Magical mystery paintings with watercolors

10 03 2010

Well, *I* think it looks like Elmo.

We did this activity a while back, and I don’t remember now where the inspiration came from.  It was a really simple and fun craft that met my most important criterion: easy to clean up.  I made the rookie mistake of letting big brother color with markers, so-called “washable” markers, I might add, and the marks are still on the kitchen table–nothing gets them out.  Same with food coloring… those food coloring based paints we did were a lot of fun to play with, but you have to wipe them up ASAP to prevent stains.  Well, not so with watercolors.  These are a little trickier than regular paint to use, but so worth it in the end.

What I did beforehand was draw a picture on a sheet of paper using a white crayon.  (Funny story–BB always tells me when he colors with his white crayon that it’s not working… maybe it needs batteries.  Haha!  The minds of children.  In his world, I think everything runs on batteries, so needing new batteries is the answer to everything.)  My drawing skills leave a lot to be desired, but I did my best.  The drawing is essentially invisible until he colors over it with the watercolors, then the drawing shows up as white lines.  I tried to draw Elmo, but he didn’t recognize it.  I did a Curious George drawing that I thought was darn good, and he thought it was “ummm, a bulldozer?”  To be fair, that was a full-page sized drawing, and he didn’t color the whole page, so it was hard to tell.  I think little drawings worked best.

Flowers... it doesn't get simpler than that.

Flowers... it doesn't get simpler than that.

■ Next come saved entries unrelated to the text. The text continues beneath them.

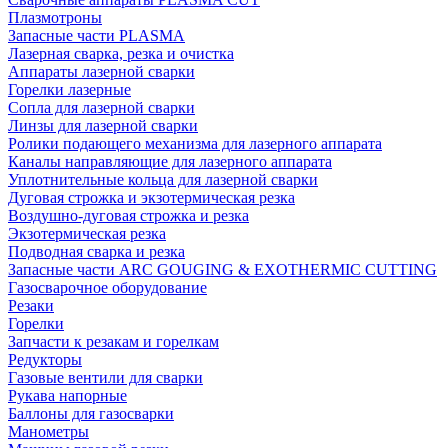
Плазмотроны
Запасные части PLASMA
Лазерная сварка, резка и очистка
Аппараты лазерной сварки
Горелки лазерные
Сопла для лазерной сварки
Линзы для лазерной сварки
Ролики подающего механизма для лазерного аппарата
Каналы направляющие для лазерного аппарата
Уплотнительные кольца для лазерной сварки
Дуговая строжка и экзотермическая резка
Воздушно-дуговая строжка и резка
Экзотермическая резка
Подводная сварка и резка
Запасные части ARC GOUGING & EXOTHERMIC CUTTING
Газосварочное оборудование
Резаки
Горелки
Запчасти к резакам и горелкам
Редукторы
Газовые вентили для сварки
Рукава напорные
Баллоны для газосварки
Манометры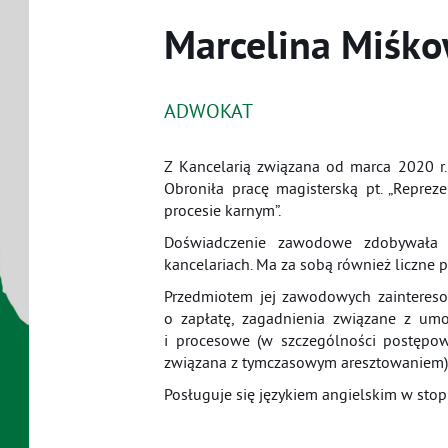
Marcelina Miśko
ADWOKAT
Z Kancelarią związana od marca 2020 r
Obroniła pracę magisterską pt. „Repre
procesie karnym”.
Doświadczenie zawodowe zdobywała w
kancelariach. Ma za sobą również liczne 
Przedmiotem jej zawodowych zaintereso
o zapłatę, zagadnienia związane z um
i procesowe (w szczególności postępo
związana z tymczasowym aresztowaniem)
Posługuje się językiem angielskim w st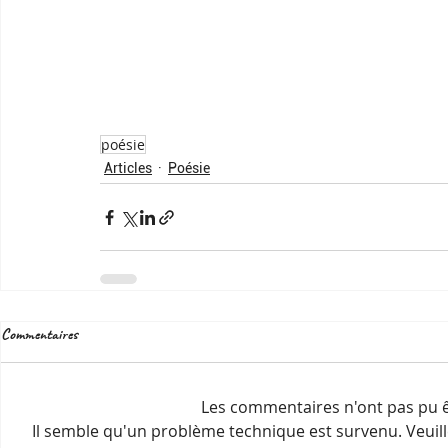
poésie
Articles
Poésie
Commentaires
Les commentaires n'ont pas pu ê
Il semble qu'un problème technique est survenu. Veuil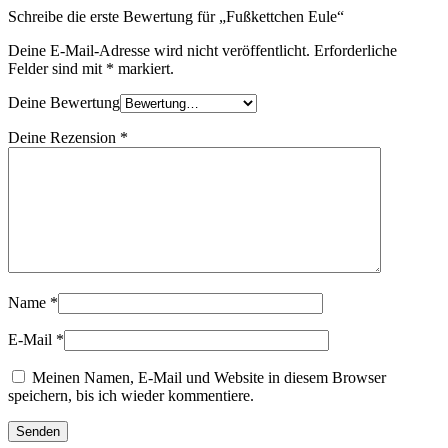
Schreibe die erste Bewertung für „Fußkettchen Eule“
Deine E-Mail-Adresse wird nicht veröffentlicht.
Erforderliche
Felder sind mit
*
markiert.
Deine Bewertung
Deine Rezension
*
Name
*
E-Mail
*
Meinen Namen, E-Mail und Website in diesem Browser
speichern, bis ich wieder kommentiere.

I had to repeat a few times, “Water, then paint, then paper,” and sometimes he just painted the paper with water, but once he got the hang of it, he really went to town.  I think soon we’ll be able to wallpaper our house in his paintings, and I have to admit I feel a little bad about the sheer quantity of paper we go though, but I can’t think of another way to make paintings, so tree-killing it is.  It’s ironic because at the moment, his favorite story is “The Lorax”, and here we are, “more paper (15 seconds elapse)…more paper (15 more seconds)… more paper…”, you get the idea.  So, if you don’t mind burning though a lot of paper, this is a fun activity; we both enjoyed it.  I liked drawing pictures as much as he liked revealing them.  The pictures here aren’t the best, but if you look closely, you can see the white drawings that appear magically when the paper is painted.  The flowers he was able to recognize right away… maybe I have some artistic talent after all, haha!